Significant improvements (about 30 percentage points) in intelligibility were noted in experiment 1 in steady and two-talker masker conditions when the listeners had access to the clean obstruent consonants in both the acoustic and the vocoded portions of the spectrum. The improvement was more evident in the low signal to noise ratio levels (-5 and 0 dB). Further analysis indicated that it was access to the vocoded portion of the consonant spectra, rather than access to the low-frequency acoustic portion of the consonant spectra that contributed the most to the large improvements in performance. In experiment 2, a small (14 percentage points) but statistically significant improvement in performance was obtained at 0 dB signal to noise ratio (steady masker) when the obstruent consonants were selectively attenuated in the low-frequency acoustic portion alone (the vocoded portion was left noise corrupted). The examined objective measure predicted with a relatively high correlation (r = 0.92 to 0.94) [corrected] the intelligibility of vocoded speech improved in both steady and two-talker masking conditions.
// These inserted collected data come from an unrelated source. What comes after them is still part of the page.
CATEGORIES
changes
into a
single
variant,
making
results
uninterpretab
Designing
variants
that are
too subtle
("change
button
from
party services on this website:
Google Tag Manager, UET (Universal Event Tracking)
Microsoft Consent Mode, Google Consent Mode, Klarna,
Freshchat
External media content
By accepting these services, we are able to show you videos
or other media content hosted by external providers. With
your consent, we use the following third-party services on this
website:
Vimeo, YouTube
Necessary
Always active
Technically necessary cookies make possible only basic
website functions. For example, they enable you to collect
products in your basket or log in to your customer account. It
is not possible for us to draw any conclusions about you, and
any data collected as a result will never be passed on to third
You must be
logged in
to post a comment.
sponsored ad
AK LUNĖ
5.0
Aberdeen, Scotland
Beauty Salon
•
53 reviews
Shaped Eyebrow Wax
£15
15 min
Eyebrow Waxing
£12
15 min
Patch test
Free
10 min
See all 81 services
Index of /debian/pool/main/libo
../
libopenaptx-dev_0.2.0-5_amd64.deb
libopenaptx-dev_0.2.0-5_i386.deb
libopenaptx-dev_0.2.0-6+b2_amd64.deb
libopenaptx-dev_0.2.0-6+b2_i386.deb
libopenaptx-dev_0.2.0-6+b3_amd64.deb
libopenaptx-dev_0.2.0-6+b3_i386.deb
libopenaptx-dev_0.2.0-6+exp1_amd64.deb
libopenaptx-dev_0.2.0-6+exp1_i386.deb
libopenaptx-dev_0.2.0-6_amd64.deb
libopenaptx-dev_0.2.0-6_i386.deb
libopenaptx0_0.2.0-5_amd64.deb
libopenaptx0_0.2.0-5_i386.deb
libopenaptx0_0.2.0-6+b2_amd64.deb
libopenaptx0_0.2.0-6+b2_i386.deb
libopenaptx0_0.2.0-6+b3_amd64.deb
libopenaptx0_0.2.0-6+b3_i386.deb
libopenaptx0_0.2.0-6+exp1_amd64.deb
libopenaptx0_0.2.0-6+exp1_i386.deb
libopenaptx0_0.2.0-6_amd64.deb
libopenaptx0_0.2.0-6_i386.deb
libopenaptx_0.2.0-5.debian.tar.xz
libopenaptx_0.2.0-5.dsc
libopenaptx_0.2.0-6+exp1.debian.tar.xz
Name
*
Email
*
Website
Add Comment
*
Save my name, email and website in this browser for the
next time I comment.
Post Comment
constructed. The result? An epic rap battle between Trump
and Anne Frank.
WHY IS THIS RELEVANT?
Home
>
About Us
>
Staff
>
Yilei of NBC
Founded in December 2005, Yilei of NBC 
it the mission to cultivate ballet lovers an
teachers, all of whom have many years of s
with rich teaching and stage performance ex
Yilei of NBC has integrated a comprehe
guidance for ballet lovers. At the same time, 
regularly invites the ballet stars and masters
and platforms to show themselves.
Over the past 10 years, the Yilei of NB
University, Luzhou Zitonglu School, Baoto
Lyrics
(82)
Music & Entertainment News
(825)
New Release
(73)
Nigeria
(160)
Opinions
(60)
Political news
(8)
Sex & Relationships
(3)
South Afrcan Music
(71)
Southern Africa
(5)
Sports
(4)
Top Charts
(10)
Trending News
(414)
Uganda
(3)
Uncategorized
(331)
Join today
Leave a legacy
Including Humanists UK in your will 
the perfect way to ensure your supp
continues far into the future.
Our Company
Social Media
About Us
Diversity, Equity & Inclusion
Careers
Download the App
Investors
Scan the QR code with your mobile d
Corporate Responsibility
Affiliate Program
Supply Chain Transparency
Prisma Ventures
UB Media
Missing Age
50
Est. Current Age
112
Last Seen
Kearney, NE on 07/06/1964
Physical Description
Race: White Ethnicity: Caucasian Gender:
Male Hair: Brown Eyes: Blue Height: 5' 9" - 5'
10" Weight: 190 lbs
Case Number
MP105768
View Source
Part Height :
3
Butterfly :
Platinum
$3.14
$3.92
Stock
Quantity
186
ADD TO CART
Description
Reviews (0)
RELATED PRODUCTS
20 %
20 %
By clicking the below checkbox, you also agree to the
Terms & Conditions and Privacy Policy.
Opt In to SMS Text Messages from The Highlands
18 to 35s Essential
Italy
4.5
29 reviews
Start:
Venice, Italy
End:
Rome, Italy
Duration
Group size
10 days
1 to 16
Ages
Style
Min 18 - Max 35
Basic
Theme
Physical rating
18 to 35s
Providing access to the clean obstruent spectra can yield substantial improvements in intelligibility relative to the simulated acoustic-electric condition. Much of this improvement can be attributed to the listeners having access to the clean vocoded portion of the obstruent consonants. The large contribution of obstruent consonants in speech recognition in simulated acoustic-electric hearing stems from the fact that these consonants provide reliable acoustic landmarks which in turn enable listener to integrate effectively pieces of the message glimpsed over temporal gaps into one coherent speech stream. It is argued that these landmarks are smeared in existing cochlear implant systems, including the bimodal systems, owing to envelope compression, and the fact that the obstruent consonants are probably the first to be masked by background noise. Overall, the outcomes from this study suggest that the obstruent consonants need to be treated differently for improved speech recognition in noise.